### PROBLEM DESCRIPTION
Return all lines of the listing below that carry the word "információk".
**** SUPPLIED MATERIAL
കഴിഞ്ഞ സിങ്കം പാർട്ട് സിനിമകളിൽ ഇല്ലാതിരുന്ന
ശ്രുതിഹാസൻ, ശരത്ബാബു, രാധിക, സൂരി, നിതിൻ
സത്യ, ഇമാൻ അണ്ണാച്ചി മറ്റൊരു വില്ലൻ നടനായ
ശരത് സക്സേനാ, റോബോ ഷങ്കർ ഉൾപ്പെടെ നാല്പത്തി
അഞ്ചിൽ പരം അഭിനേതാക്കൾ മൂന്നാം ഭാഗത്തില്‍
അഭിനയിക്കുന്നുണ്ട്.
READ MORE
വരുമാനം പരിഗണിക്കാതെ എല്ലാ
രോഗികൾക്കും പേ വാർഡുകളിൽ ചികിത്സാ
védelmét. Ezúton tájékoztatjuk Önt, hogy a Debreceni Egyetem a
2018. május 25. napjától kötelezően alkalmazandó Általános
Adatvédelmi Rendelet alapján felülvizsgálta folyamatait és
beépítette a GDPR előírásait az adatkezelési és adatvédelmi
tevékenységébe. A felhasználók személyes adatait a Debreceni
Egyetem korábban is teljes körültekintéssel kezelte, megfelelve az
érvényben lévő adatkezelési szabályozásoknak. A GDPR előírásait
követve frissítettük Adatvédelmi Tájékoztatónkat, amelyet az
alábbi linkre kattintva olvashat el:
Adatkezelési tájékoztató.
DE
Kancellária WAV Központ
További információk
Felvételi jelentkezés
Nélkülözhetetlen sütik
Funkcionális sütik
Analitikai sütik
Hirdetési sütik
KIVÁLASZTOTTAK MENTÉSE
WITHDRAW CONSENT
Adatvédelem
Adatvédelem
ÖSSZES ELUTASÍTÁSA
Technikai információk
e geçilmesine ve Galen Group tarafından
********
**** SUPPLIED MATERIAL
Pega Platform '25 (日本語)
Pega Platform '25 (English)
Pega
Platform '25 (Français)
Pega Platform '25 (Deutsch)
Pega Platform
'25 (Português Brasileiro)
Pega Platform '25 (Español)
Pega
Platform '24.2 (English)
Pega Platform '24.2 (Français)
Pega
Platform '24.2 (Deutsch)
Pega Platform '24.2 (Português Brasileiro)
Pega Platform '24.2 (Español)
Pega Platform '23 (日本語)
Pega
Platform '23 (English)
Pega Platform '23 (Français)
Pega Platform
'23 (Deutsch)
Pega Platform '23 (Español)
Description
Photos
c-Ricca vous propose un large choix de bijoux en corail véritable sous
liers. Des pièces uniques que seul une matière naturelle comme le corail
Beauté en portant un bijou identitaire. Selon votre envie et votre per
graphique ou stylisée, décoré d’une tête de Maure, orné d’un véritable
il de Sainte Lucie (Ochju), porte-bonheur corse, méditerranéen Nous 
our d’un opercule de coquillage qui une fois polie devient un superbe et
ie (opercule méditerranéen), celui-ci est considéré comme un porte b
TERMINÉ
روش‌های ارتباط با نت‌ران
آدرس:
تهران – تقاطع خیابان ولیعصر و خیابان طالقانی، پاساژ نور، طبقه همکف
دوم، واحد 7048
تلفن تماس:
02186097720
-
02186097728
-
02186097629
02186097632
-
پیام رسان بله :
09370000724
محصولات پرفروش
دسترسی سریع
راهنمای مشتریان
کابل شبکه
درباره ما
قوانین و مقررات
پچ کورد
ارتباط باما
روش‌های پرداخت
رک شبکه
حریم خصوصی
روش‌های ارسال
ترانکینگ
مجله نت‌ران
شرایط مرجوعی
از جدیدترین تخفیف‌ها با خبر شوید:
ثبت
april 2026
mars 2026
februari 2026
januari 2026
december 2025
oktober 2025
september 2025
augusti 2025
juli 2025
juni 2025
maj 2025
********
### RESPONSE BOX
További információk
Technikai információk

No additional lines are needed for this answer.